Testing for Malaria
See a healthcare provider as soon as possible if
- you are experiencing any of the symptoms of malaria, and
- you have traveled in the last year to or from an area where malaria spreads.
Only a healthcare provider can diagnose malaria. A lab test will confirm malaria parasite infection using a small sample of your blood.
Why get tested
Quick and accurate diagnosis of malaria is important to treat people. It also helps to prevent further infection in the community by breaking the chain of transmission from infected persons via local mosquitoes. Delays in diagnosis and treatment is a leading cause of death in malaria patients in the United States.
This laboratory test is needed to confirm a malaria diagnosis.
How to get tested
See a healthcare provider immediately.
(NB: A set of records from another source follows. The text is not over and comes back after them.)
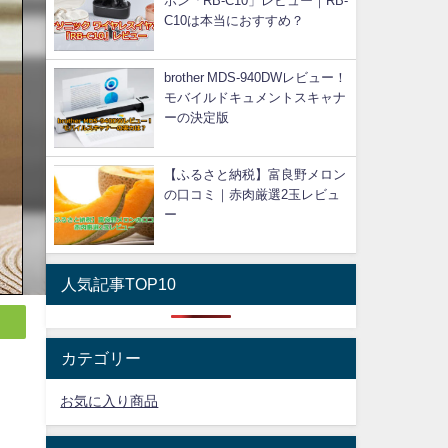
ホン「RB-C10」レビュー｜RB-
C10は本当におすすめ？
brother MDS-940DWレビュー！
モバイルドキュメントスキャナ
ーの決定版
【ふるさと納税】富良野メロン
の口コミ｜赤肉厳選2玉レビュ
ー
人気記事TOP10
カテゴリー
お気に入り商品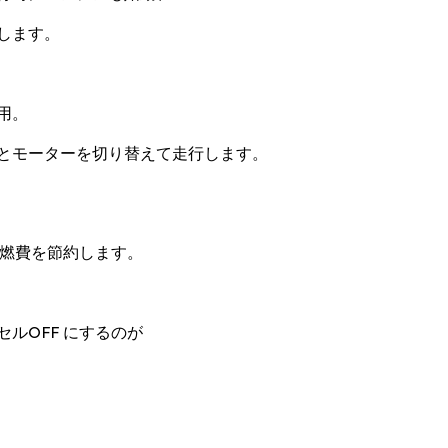
します。
用。
とモーターを切り替えて走行します。
、燃費を節約します。
ルOFF にするのが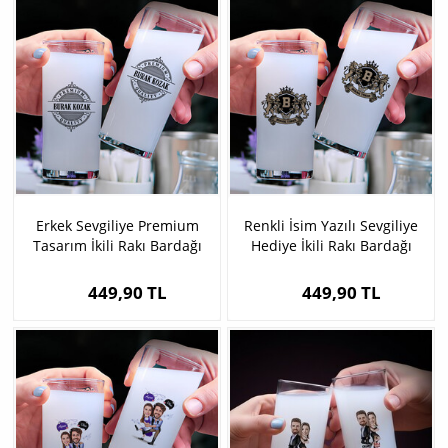
Erkek Sevgiliye Premium
Renkli İsim Yazılı Sevgiliye
Tasarım İkili Rakı Bardağı
Hediye İkili Rakı Bardağı
Seti
449,90 TL
449,90 TL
They can conduct a diagnostic test as soon as possible if they suspect malaria.
Types of tests
There are a few diagnostic tests to confirm if you have malaria.
Blood smear microscopy
Blood smear microscopy test is where a small sample of blood is taken from a patient and sent to a laboratory to be examined under a microscope. It is the best way to confirm if a patient has malaria. Only a healthcare provider can order a microscopy test.
Rapid diagnostic testing (RDTs)
Malaria rapid diagnostic tests, or RDTs, are useful test options when reliable microscopic diagnosis is not available. Malaria RDTs detect antigens from malaria parasites.
In the U.S., only a healthcare provider can order an RDT test. A small sample of blood from the patient is collected and applied to the test card’s sample pad. RDTs are less sensitive than other lab tests. A blood smear microscopy test must always confirm both positive and negative RDT results in a patient with suspected malaria. Despite these limitations, RDT’s can provide results in less than 15 minutes.
PCR tests, or polymerase chain reaction tests, are also available to detect malaria parasites. These tests are more sensitive than routine blood smear microscopy tests or RDTs, but the results take longer, making them less ideal for initial diagnosis and treatment. However, PCR tests can confirm the exact species of malaria parasite and detect mixed infections. This helps determine which medicines to use to treat a patient with malaria.
If you test positive for malaria, your healthcare provider will start you on medication to treat the disease immediately. The medications prescribed will be based on the type of malaria you have.
If you test negative for malaria, work with your healthcare provider to determine the cause of your symptoms.